- Born: February 11, 1997 (age 29) Ichinoseki, Iwate Prefecture, Japan
- Other names: Yuumin
- Occupations: Model, actress
- Years active: 2008 — present
- Agent: FirstOrder
- Known for: Kamen Rider Gaim as Mai Takatsukasa/Maiden of Fate
- Height: 160 cm (5 ft 3 in)
- Spouse: unknown ​(m. 2022)​
- Children: 1
- Website: https://www.shidayuumi.jp/

= Yuumi Shida =

Japanese model and actress (born 1997)

Yuumi Shida (志田 友美, Shida Yūmi) is a Japanese model and actress who is affiliated with FirstOrder. She is best known for her role as Mai Takatsukasa/Maiden of Fate, the main heroine of the Kamen Rider series Kamen Rider Gaim.

==Biography==
In 2008, Shida won the 16th Pichimo Audition Grand Prize. In 2008, she debuted in the television drama, Triangle. In June 2012, Shida became a member of the idol group Yumemiru Adolescence. In April 2013, she graduated from Pichi Lemon. On May 1, 2013, Shida became an exclusive model in the June issue of Popteen. On September 22, 2014, her first solo photo book, Yuumi was released. On April 22, 2015, Shida (as Mai Takatsukasa) sang in her first solo single "Lights of My Wish".

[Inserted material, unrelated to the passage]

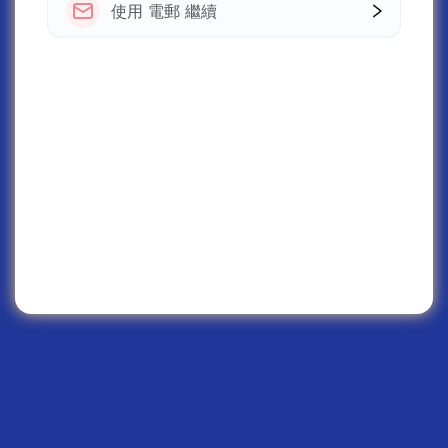
使用 電郵 繼續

She graduated from Yumemiru Adolescence on December 20, 2019. Her first photobook after graduation from the group, RESTART, was released on May 12, 2021.

On June 30, 2021, she announced on Twitter that she had left Tambourine Artists due to her contract expiring.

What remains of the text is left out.